ASSIGNMENT: From the entries below, extract every line that includes the word "area".

SUPPLIED INFORMATION:
<<<<
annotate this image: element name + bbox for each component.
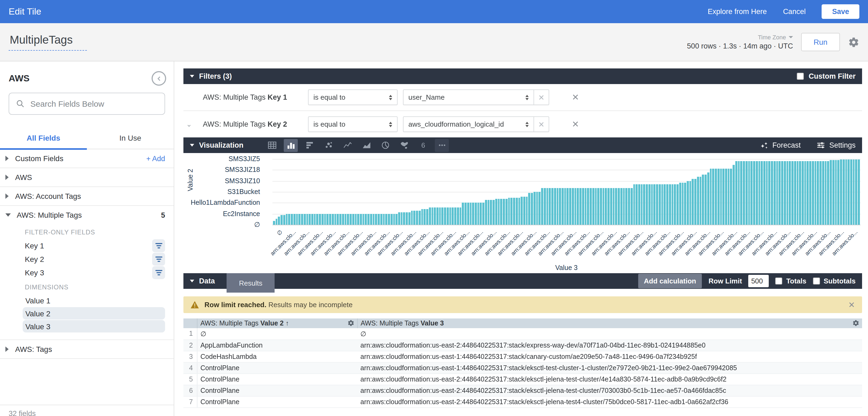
sidebar-section-aws-account-tags[interactable]: AWS: Account Tags	[0, 187, 174, 205]
remove-filter-icon[interactable]: ✕	[572, 119, 579, 129]
chart-bar[interactable]	[498, 199, 500, 225]
chart-bar[interactable]	[715, 169, 717, 225]
chart-bar[interactable]	[717, 169, 719, 225]
chart-bar[interactable]	[332, 214, 334, 225]
chart-bar[interactable]	[467, 202, 469, 225]
chart-bar[interactable]	[587, 188, 589, 225]
chart-bar[interactable]	[845, 160, 847, 225]
chart-bar[interactable]	[636, 184, 638, 225]
chart-bar[interactable]	[595, 188, 597, 225]
tab-all-fields[interactable]: All Fields	[0, 129, 87, 149]
sidebar-section-custom-fields[interactable]: Custom Fields + Add	[0, 149, 174, 168]
filter-by-field-icon[interactable]	[152, 239, 165, 252]
chart-bar[interactable]	[503, 199, 505, 225]
tab-in-use[interactable]: In Use	[87, 129, 174, 149]
viz-type-column-icon[interactable]	[284, 139, 298, 152]
table-row[interactable]: 4ControlPlanearn:aws:cloudformation:us-e…	[183, 362, 862, 374]
chart-bar[interactable]	[625, 188, 627, 225]
table-row[interactable]: 5ControlPlanearn:aws:cloudformation:us-e…	[183, 374, 862, 385]
chart-bar[interactable]	[666, 184, 668, 225]
chart-bar[interactable]	[684, 183, 686, 225]
row-limit-input[interactable]	[748, 275, 769, 287]
viz-type-single-value-icon[interactable]: 6	[416, 139, 430, 152]
chart-bar[interactable]	[694, 179, 696, 225]
chart-bar[interactable]	[723, 169, 724, 225]
column-header-value-3[interactable]: AWS: Multiple Tags Value 3	[357, 318, 862, 328]
chart-bar[interactable]	[763, 161, 765, 225]
chart-bar[interactable]	[651, 184, 653, 225]
chart-bar[interactable]	[827, 161, 829, 225]
chart-bar[interactable]	[771, 161, 773, 225]
chart-bar[interactable]	[671, 184, 673, 225]
chart-bar[interactable]	[299, 214, 301, 225]
chart-bar[interactable]	[814, 161, 816, 225]
chart-bar[interactable]	[485, 200, 487, 225]
chart-bar[interactable]	[406, 212, 408, 225]
chart-bar[interactable]	[638, 184, 640, 225]
chart-bar[interactable]	[577, 188, 579, 225]
chart-bar[interactable]	[792, 161, 793, 225]
chart-bar[interactable]	[549, 188, 551, 225]
filter-by-field-icon[interactable]	[152, 266, 165, 279]
chart-bar[interactable]	[375, 214, 377, 225]
chart-bar[interactable]	[370, 214, 372, 225]
chart-bar[interactable]	[761, 161, 763, 225]
visualization-panel-header[interactable]: Visualization 6 Forecast	[183, 137, 862, 153]
chart-bar[interactable]	[357, 214, 359, 225]
chart-bar[interactable]	[531, 193, 533, 225]
chart-bar[interactable]	[794, 161, 796, 225]
chart-bar[interactable]	[421, 209, 423, 225]
field-value-1[interactable]: Value 1	[23, 294, 165, 307]
filter-value-select[interactable]: aws_cloudformation_logical_id ✕	[403, 116, 549, 132]
chart-bar[interactable]	[539, 192, 540, 225]
chart-bar[interactable]	[618, 188, 620, 225]
viz-type-bar-icon[interactable]	[303, 139, 317, 152]
data-panel-header[interactable]: Data Results Add calculation Row Limit T…	[183, 273, 862, 289]
chart-bar[interactable]	[293, 214, 296, 225]
chart-bar[interactable]	[679, 183, 681, 225]
chart-bar[interactable]	[597, 188, 599, 225]
chart-bar[interactable]	[360, 214, 362, 225]
chart-bar[interactable]	[776, 161, 778, 225]
field-key-3[interactable]: Key 3	[0, 266, 174, 279]
chart-bar[interactable]	[710, 169, 712, 225]
chart-bar[interactable]	[424, 209, 426, 225]
chart-bar[interactable]	[510, 198, 513, 225]
chart-bar[interactable]	[301, 214, 303, 225]
chart-bar[interactable]	[556, 188, 558, 225]
chart-bar[interactable]	[641, 184, 643, 225]
cell-value-2[interactable]: ControlPlane	[197, 374, 357, 385]
filter-operator-select[interactable]: is equal to	[308, 116, 398, 132]
chevron-down-icon[interactable]: ⌄	[186, 120, 192, 128]
field-search-box[interactable]	[9, 93, 165, 115]
chart-bar[interactable]	[692, 179, 694, 225]
chart-bar[interactable]	[434, 207, 436, 225]
chart-bar[interactable]	[608, 188, 609, 225]
cell-value-2[interactable]: CodeHashLambda	[197, 351, 357, 362]
run-button[interactable]: Run	[801, 33, 840, 51]
chart-bar[interactable]	[830, 160, 832, 225]
dismiss-warning-icon[interactable]: ✕	[848, 300, 855, 310]
chart-bar[interactable]	[802, 161, 804, 225]
chart-bar[interactable]	[546, 188, 548, 225]
chart-bar[interactable]	[472, 202, 474, 225]
cell-value-2[interactable]: ControlPlane	[197, 396, 357, 407]
table-row[interactable]: 2AppLambdaFunctionarn:aws:cloudformation…	[183, 340, 862, 351]
table-row[interactable]: 1∅∅	[183, 328, 862, 340]
chart-bar[interactable]	[327, 214, 329, 225]
cell-value-3[interactable]: arn:aws:cloudformation:us-east-2:4486402…	[357, 374, 862, 385]
chart-bar[interactable]	[459, 207, 461, 225]
chart-bar[interactable]	[495, 199, 497, 225]
chart-bar[interactable]	[579, 188, 581, 225]
chart-bar[interactable]	[311, 214, 313, 225]
chart-bar[interactable]	[582, 188, 584, 225]
chart-bar[interactable]	[682, 183, 683, 225]
chart-bar[interactable]	[838, 160, 839, 225]
viz-type-map-icon[interactable]	[397, 139, 411, 152]
chart-bar[interactable]	[367, 214, 369, 225]
chart-bar[interactable]	[631, 188, 632, 225]
chart-bar[interactable]	[528, 193, 530, 225]
chart-bar[interactable]	[659, 184, 660, 225]
viz-type-table-icon[interactable]	[265, 139, 279, 152]
chart-bar[interactable]	[605, 188, 607, 225]
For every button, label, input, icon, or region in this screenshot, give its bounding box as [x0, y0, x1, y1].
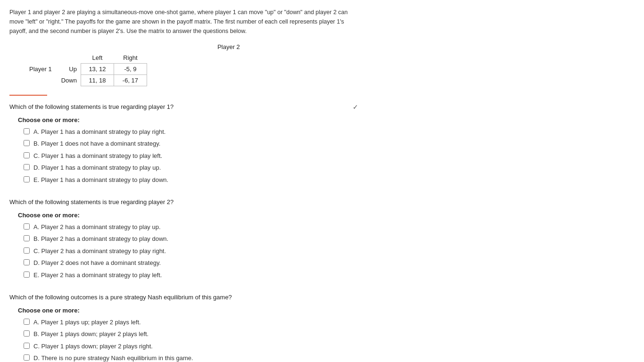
- option-label-q3-opt2[interactable]: B. Player 1 plays down; player 2 plays l…: [33, 329, 149, 339]
- list-item: A. Player 1 has a dominant strategy to p…: [24, 127, 358, 137]
- intro-text: Player 1 and player 2 are playing a simu…: [9, 8, 358, 36]
- cell-up-left: 13, 12: [81, 64, 114, 75]
- player1-label: Player 1: [24, 64, 56, 75]
- option-label-q2-opt2[interactable]: B. Player 2 has a dominant strategy to p…: [33, 234, 168, 244]
- options-list-2: A. Player 2 has a dominant strategy to p…: [9, 222, 358, 280]
- question-block-2: Which of the following statements is tru…: [9, 197, 358, 280]
- row-label-down: Down: [56, 75, 81, 86]
- question-text-2: Which of the following statements is tru…: [9, 197, 358, 207]
- question-text-3: Which of the following outcomes is a pur…: [9, 293, 358, 302]
- payoff-matrix-table: Left Right Player 1 Up 13, 12 -5, 9 Down…: [24, 52, 147, 86]
- list-item: E. Player 1 has a dominant strategy to p…: [24, 175, 358, 185]
- cell-up-right: -5, 9: [114, 64, 147, 75]
- section-divider: [9, 95, 47, 96]
- checkbox-q3-opt4[interactable]: [24, 354, 30, 361]
- empty-cell-1: [24, 52, 56, 64]
- list-item: D. Player 2 does not have a dominant str…: [24, 258, 358, 268]
- list-item: B. Player 1 plays down; player 2 plays l…: [24, 329, 358, 339]
- checkbox-q1-opt2[interactable]: [24, 140, 30, 146]
- list-item: D. There is no pure strategy Nash equili…: [24, 354, 358, 362]
- checkbox-q1-opt4[interactable]: [24, 164, 30, 170]
- option-label-q3-opt3[interactable]: C. Player 1 plays down; player 2 plays r…: [33, 342, 153, 351]
- checkbox-q3-opt1[interactable]: [24, 319, 30, 325]
- list-item: C. Player 1 plays down; player 2 plays r…: [24, 342, 358, 351]
- list-item: A. Player 2 has a dominant strategy to p…: [24, 222, 358, 232]
- empty-row-label: [24, 75, 56, 86]
- col-header-right: Right: [114, 52, 147, 64]
- option-label-q1-opt1[interactable]: A. Player 1 has a dominant strategy to p…: [33, 127, 165, 137]
- option-label-q3-opt1[interactable]: A. Player 1 plays up; player 2 plays lef…: [33, 318, 141, 327]
- empty-cell-2: [56, 52, 81, 64]
- options-list-1: A. Player 1 has a dominant strategy to p…: [9, 127, 358, 185]
- option-label-q1-opt5[interactable]: E. Player 1 has a dominant strategy to p…: [33, 175, 168, 185]
- questions-container: ✓Which of the following statements is tr…: [9, 102, 358, 362]
- list-item: C. Player 1 has a dominant strategy to p…: [24, 151, 358, 161]
- choose-label-1: Choose one or more:: [9, 116, 358, 123]
- question-text-1: ✓Which of the following statements is tr…: [9, 102, 358, 112]
- question-block-1: ✓Which of the following statements is tr…: [9, 102, 358, 184]
- list-item: C. Player 2 has a dominant strategy to p…: [24, 247, 358, 256]
- cell-down-right: -6, 17: [114, 75, 147, 86]
- options-list-3: A. Player 1 plays up; player 2 plays lef…: [9, 318, 358, 362]
- cell-down-left: 11, 18: [81, 75, 114, 86]
- checkbox-q2-opt1[interactable]: [24, 223, 30, 230]
- checkbox-q1-opt3[interactable]: [24, 152, 30, 158]
- option-label-q2-opt5[interactable]: E. Player 2 has a dominant strategy to p…: [33, 271, 162, 280]
- list-item: D. Player 1 has a dominant strategy to p…: [24, 163, 358, 173]
- payoff-matrix-wrapper: Player 2 Left Right Player 1 Up 13, 12 -…: [24, 43, 358, 86]
- checkbox-q1-opt1[interactable]: [24, 128, 30, 134]
- checkbox-q2-opt3[interactable]: [24, 247, 30, 254]
- choose-label-3: Choose one or more:: [9, 307, 358, 314]
- list-item: B. Player 1 does not have a dominant str…: [24, 139, 358, 148]
- list-item: E. Player 2 has a dominant strategy to p…: [24, 271, 358, 280]
- checkbox-q2-opt2[interactable]: [24, 235, 30, 241]
- checkbox-q3-opt3[interactable]: [24, 343, 30, 349]
- list-item: B. Player 2 has a dominant strategy to p…: [24, 234, 358, 244]
- checkbox-q3-opt2[interactable]: [24, 330, 30, 337]
- option-label-q1-opt4[interactable]: D. Player 1 has a dominant strategy to p…: [33, 163, 161, 173]
- option-label-q1-opt3[interactable]: C. Player 1 has a dominant strategy to p…: [33, 151, 162, 161]
- checkbox-q1-opt5[interactable]: [24, 176, 30, 182]
- question-block-3: Which of the following outcomes is a pur…: [9, 293, 358, 362]
- edit-icon[interactable]: ✓: [353, 102, 358, 112]
- option-label-q2-opt3[interactable]: C. Player 2 has a dominant strategy to p…: [33, 247, 166, 256]
- col-header-left: Left: [81, 52, 114, 64]
- row-label-up: Up: [56, 64, 81, 75]
- checkbox-q2-opt4[interactable]: [24, 259, 30, 265]
- checkbox-q2-opt5[interactable]: [24, 272, 30, 278]
- option-label-q2-opt1[interactable]: A. Player 2 has a dominant strategy to p…: [33, 222, 161, 232]
- list-item: A. Player 1 plays up; player 2 plays lef…: [24, 318, 358, 327]
- option-label-q1-opt2[interactable]: B. Player 1 does not have a dominant str…: [33, 139, 160, 148]
- choose-label-2: Choose one or more:: [9, 212, 358, 219]
- option-label-q2-opt4[interactable]: D. Player 2 does not have a dominant str…: [33, 258, 161, 268]
- player2-header-label: Player 2: [24, 43, 358, 52]
- option-label-q3-opt4[interactable]: D. There is no pure strategy Nash equili…: [33, 354, 193, 362]
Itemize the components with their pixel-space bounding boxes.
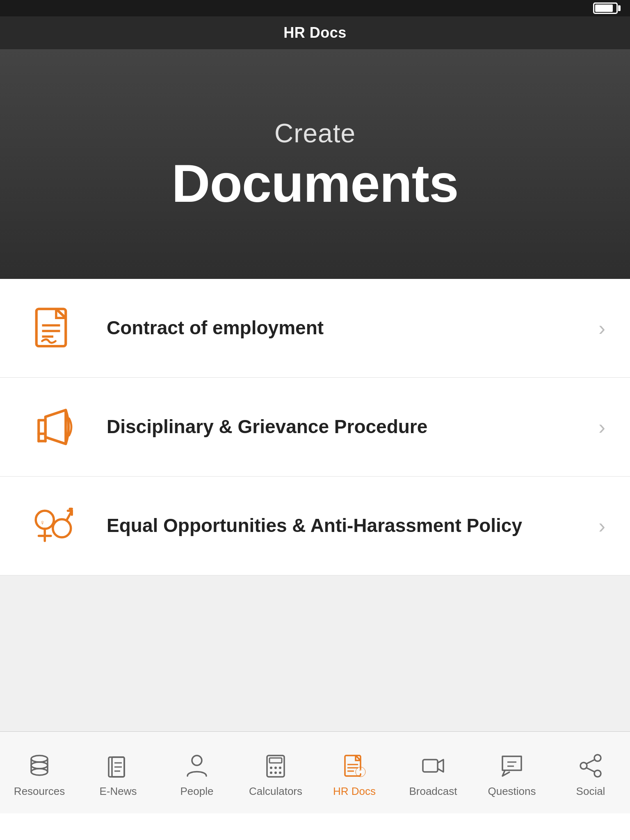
calculator-icon bbox=[261, 751, 290, 780]
svg-rect-26 bbox=[269, 758, 282, 763]
video-icon bbox=[419, 751, 447, 780]
list-item-disciplinary[interactable]: Disciplinary & Grievance Procedure › bbox=[0, 378, 630, 477]
battery-icon bbox=[593, 2, 618, 14]
svg-point-24 bbox=[192, 756, 202, 765]
equal-opportunities-chevron: › bbox=[598, 514, 605, 538]
hero-header: Create Documents bbox=[0, 49, 630, 279]
svg-point-17 bbox=[31, 762, 48, 769]
tab-item-enews[interactable]: E-News bbox=[79, 732, 158, 813]
hero-subtitle: Create bbox=[274, 118, 356, 148]
nav-title: HR Docs bbox=[283, 24, 347, 41]
tab-label-resources: Resources bbox=[14, 785, 65, 798]
tab-label-people: People bbox=[180, 785, 214, 798]
disciplinary-label: Disciplinary & Grievance Procedure bbox=[107, 415, 586, 439]
svg-point-31 bbox=[274, 772, 277, 774]
hrdoc-icon: ★ bbox=[340, 751, 369, 780]
tab-item-questions[interactable]: Questions bbox=[472, 732, 551, 813]
megaphone-icon bbox=[25, 398, 82, 456]
svg-text:★: ★ bbox=[358, 769, 363, 775]
svg-point-29 bbox=[279, 767, 281, 769]
hero-title: Documents bbox=[172, 157, 459, 210]
battery-fill bbox=[595, 5, 613, 12]
person-icon bbox=[183, 751, 211, 780]
document-icon bbox=[25, 299, 82, 357]
tab-item-resources[interactable]: Resources bbox=[0, 732, 79, 813]
empty-area bbox=[0, 575, 630, 731]
nav-bar: HR Docs bbox=[0, 16, 630, 49]
svg-point-28 bbox=[274, 767, 277, 769]
svg-point-16 bbox=[31, 756, 48, 762]
tab-item-social[interactable]: Social bbox=[551, 732, 630, 813]
svg-point-30 bbox=[270, 772, 272, 774]
share-icon bbox=[576, 751, 605, 780]
chat-icon bbox=[498, 751, 526, 780]
svg-rect-39 bbox=[423, 760, 438, 772]
status-bar bbox=[0, 0, 630, 16]
gender-icon: ♀ bbox=[25, 497, 82, 555]
tab-label-social: Social bbox=[576, 785, 605, 798]
tab-item-calculators[interactable]: Calculators bbox=[236, 732, 315, 813]
tab-bar: Resources E-News People bbox=[0, 731, 630, 813]
tab-label-questions: Questions bbox=[488, 785, 536, 798]
list-item-contract[interactable]: Contract of employment › bbox=[0, 279, 630, 378]
tab-item-people[interactable]: People bbox=[158, 732, 236, 813]
tab-label-hrdocs: HR Docs bbox=[333, 785, 376, 798]
tab-label-broadcast: Broadcast bbox=[409, 785, 457, 798]
tab-label-enews: E-News bbox=[99, 785, 137, 798]
svg-point-44 bbox=[580, 762, 587, 769]
news-icon bbox=[104, 751, 132, 780]
disciplinary-chevron: › bbox=[598, 415, 605, 439]
tab-item-broadcast[interactable]: Broadcast bbox=[394, 732, 472, 813]
contract-label: Contract of employment bbox=[107, 316, 586, 340]
contract-chevron: › bbox=[598, 316, 605, 340]
equal-opportunities-label: Equal Opportunities & Anti-Harassment Po… bbox=[107, 514, 586, 538]
list-item-equal-opportunities[interactable]: ♀ Equal Opportunities & Anti-Harassment … bbox=[0, 477, 630, 575]
svg-point-43 bbox=[594, 770, 601, 777]
tab-label-calculators: Calculators bbox=[249, 785, 302, 798]
svg-point-18 bbox=[31, 769, 48, 775]
svg-point-32 bbox=[279, 772, 281, 774]
svg-point-27 bbox=[270, 767, 272, 769]
content-area: Contract of employment › Disciplinary & … bbox=[0, 279, 630, 575]
svg-text:♀: ♀ bbox=[40, 519, 45, 527]
svg-line-45 bbox=[587, 760, 595, 764]
database-icon bbox=[25, 751, 54, 780]
svg-line-46 bbox=[587, 768, 595, 772]
tab-item-hrdocs[interactable]: ★ HR Docs bbox=[315, 732, 394, 813]
svg-point-42 bbox=[594, 755, 601, 761]
svg-point-11 bbox=[53, 519, 71, 537]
>>>>
EXERCISE SOLUTION:
empty-area bbox=[0, 575, 630, 731]
content-area: Contract of employment › Disciplinary & … bbox=[0, 279, 630, 575]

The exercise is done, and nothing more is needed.